How Elon Musk's Spacex Secretly Allows Investment From China
Elon Musk's aerospace giant SpaceX allows investors from China to buy stakes in the company as long as the funds are routed through the Cayman Islands or other offshore secrecy hubs, according to previously unreported court records.
The rare picture of SpaceX's approach recently emerged in an under-the-radar corporate dispute in Delaware. Both SpaceX's chief financial officer and Iqbaljit Kahlon, a major investor, were forced to testify in the case.
In December, Kahlon testified that SpaceX prefers to avoid investors from China because it is a defense contractor. There is a major exception, though, he said: SpaceX finds it“acceptable” for Chinese investors to buy into the company through offshore vehicles.
“The primary mechanism is that those investors would come through intermediate entities that they would create or others would create,” Kahlon said.“Typically they would set up BVI structures or Cayman structures or Hong Kong structures and various other ones,” he added, using the initials of the British Virgin Islands.
Offshore vehicles are often used to keep investors anonymous. Experts called SpaceX's approach unusual, saying they were troubled by the possibility that a defense contractor would take active steps to conceal foreign ownership interests.
Kahlon, who has long been close to the company's leadership, has said he owns billions of dollars of SpaceX stock. His investment firm also acts as a middleman, raising money from investors to buy highly sought SpaceX shares. He has routed money from China through the Caribbean to buy stakes in SpaceX multiple times, according to the court filings.
The legal dispute centers on an aborted 2021 deal, when SpaceX executives grew angry after news broke that a Chinese firm was going to buy $50 million of the company's stock. SpaceX then had the purchase canceled.
In separate testimony, the rocket company's CFO explained that the media coverage was“not helpful for our company as a government contractor.” SpaceX's business is built on those contracts, with the US government paying the company billions to handle sensitive work like building a classified spy satellite network.
Company executives were concerned that coverage of the deal could lead to problems with national security regulators in the US, according to Kahlon's testimony and a filing from his attorneys.
SpaceX, which also launches rockets for NASA and sells satellite internet service, is perhaps the most important pillar of Musk's fortune. His estimated 42% stake in the company is valued at around $150 billion. If he owned nothing else, he'd still be richer than Bill Gates.
Federal law gives regulators broad power to oversee foreign investments in tech companies and defense contractors. Companies only have to proactively report Chinese investments in limited circumstances, and there aren't hard and fast rules for how much is too much.
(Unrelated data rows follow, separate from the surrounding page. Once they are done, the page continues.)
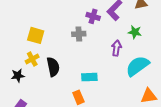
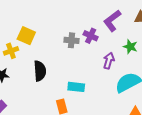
purple cross: (93, 16) -> (91, 36), moved
yellow cross: (32, 59) -> (11, 51), moved

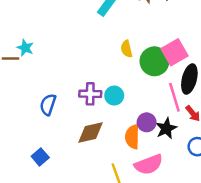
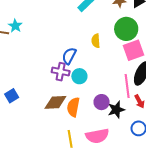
green circle: (154, 61) -> (126, 29), moved
blue semicircle: (48, 105) -> (69, 56), moved
orange semicircle: (132, 137) -> (73, 107), moved
blue square: (40, 157) -> (12, 96), moved

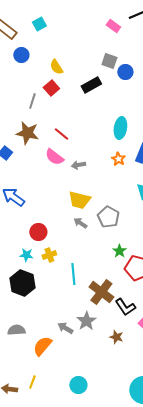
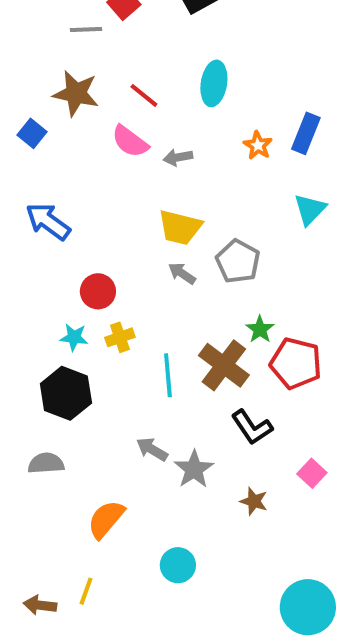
gray line: (32, 101) -> (86, 29), turned 70
cyan ellipse: (120, 128) -> (214, 83), moved
brown cross: (101, 292) -> (224, 365), moved
black L-shape: (125, 307) -> (252, 427), moved
gray arrow: (65, 328) -> (152, 449), moved
gray semicircle: (16, 330) -> (46, 463), moved
cyan circle: (78, 385) -> (178, 565), moved

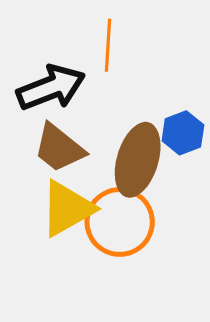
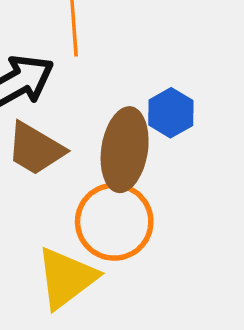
yellow triangle: (67, 209) -> (66, 278), moved

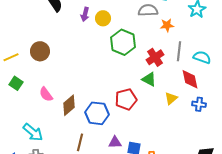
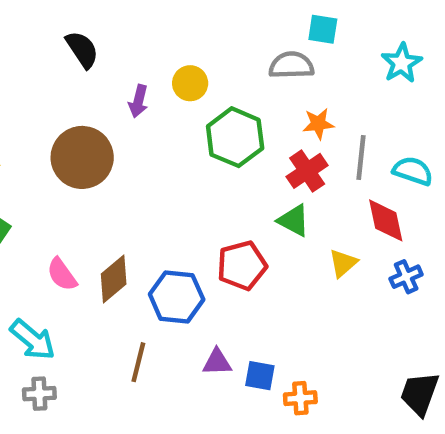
purple arrow: (85, 14) -> (138, 101), moved
orange star: (167, 25) -> (318, 124), moved
brown circle: (40, 51) -> (82, 157), moved, size x1.4
pink semicircle: (46, 94) -> (62, 274), moved
blue cross: (199, 104) -> (406, 277), turned -32

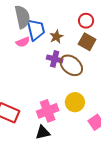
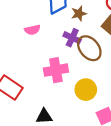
pink semicircle: (23, 42) -> (32, 30), moved
pink cross: (48, 111) -> (56, 70), moved

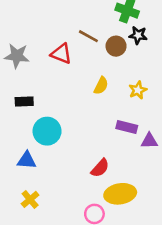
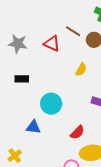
cyan circle: (47, 131) -> (51, 104), moved
blue triangle: (27, 160) -> (33, 127), moved
yellow cross: (30, 199) -> (15, 156), moved

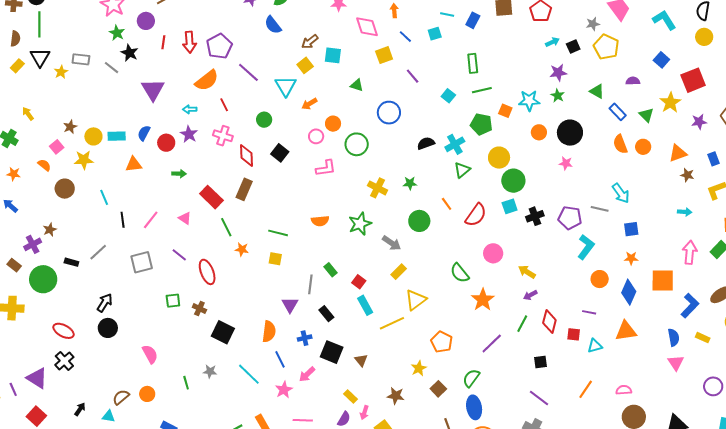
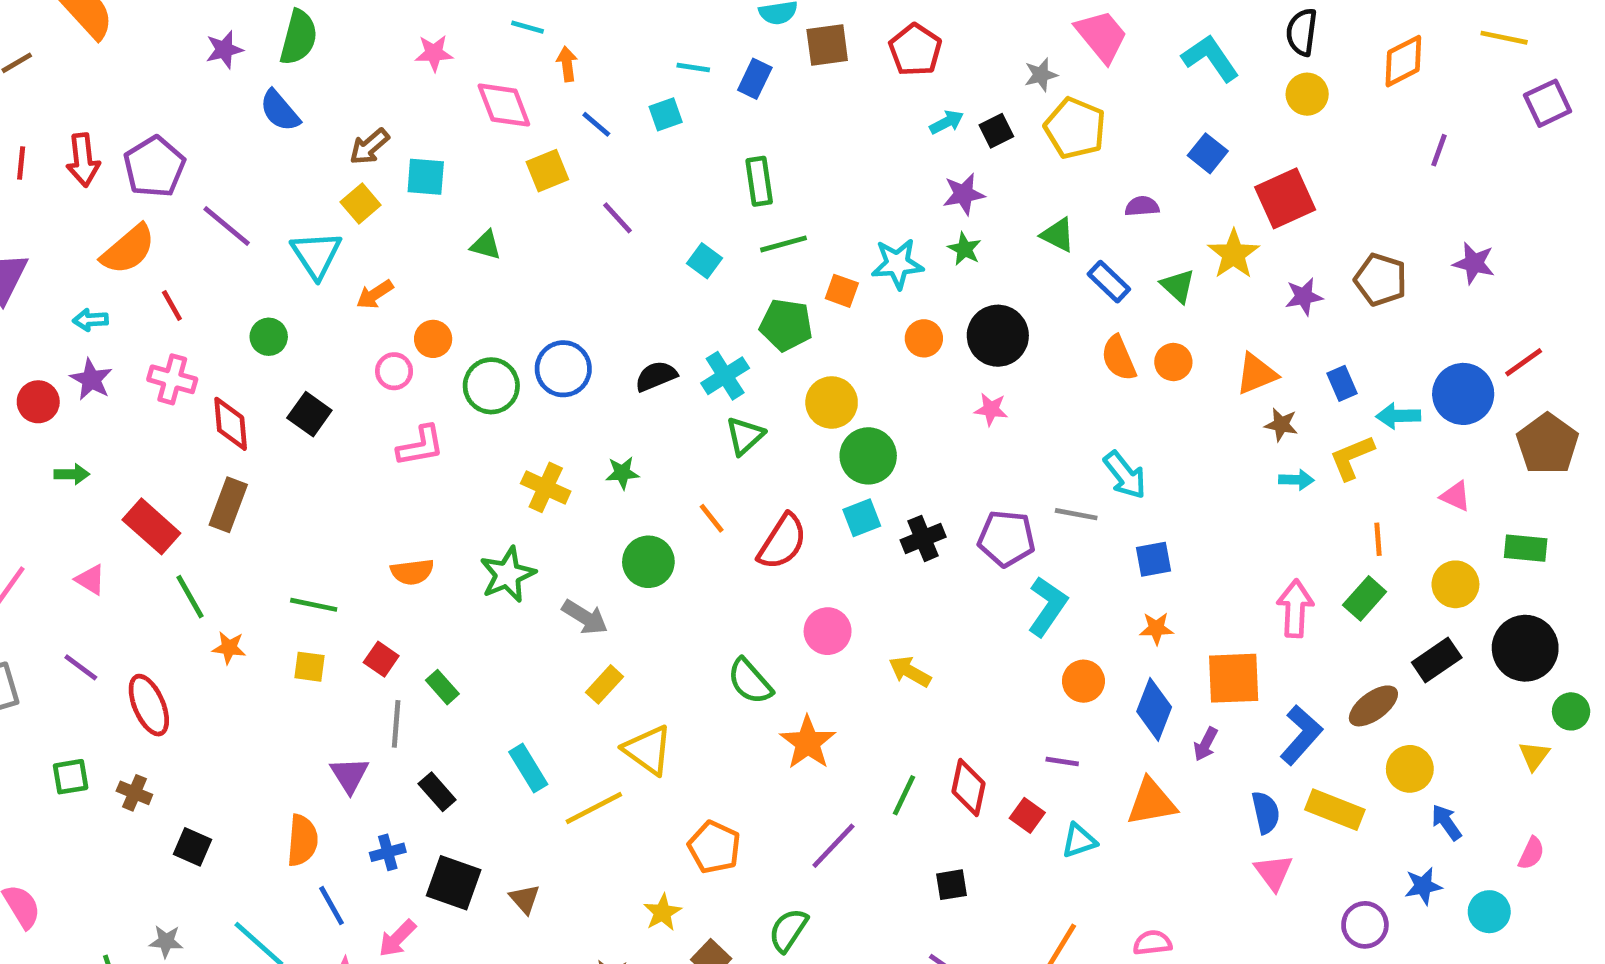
blue circle: (389, 113) -> (563, 369), moved
cyan arrow: (685, 212) -> (1296, 480), moved
red square: (359, 282) -> (381, 659), moved
purple arrow: (530, 295) -> (1206, 744), moved, turned -32
yellow triangle: (416, 300) -> (648, 750), turned -45
black square: (223, 332) -> (193, 847), size x0.7
red square: (574, 334) -> (1027, 815), turned 32
yellow rectangle: (703, 338) -> (1335, 810), size x1.6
However, the government can initiate investigations and then block or reverse transactions deemed national security threats. That authority typically does not apply to purely passive investments in which a foreign investor is buying only a small slice of a company. But experts said that federal officials regularly ask companies to add up Chinese investments into an aggregate total.
The US government charges that China has a systematic strategy of using even minority investments to secure leverage over companies in sensitive industries, as well as to gain privileged access to information about cutting-edge technology. US regulators view even private investors in China as potential agents of the country's government, experts said.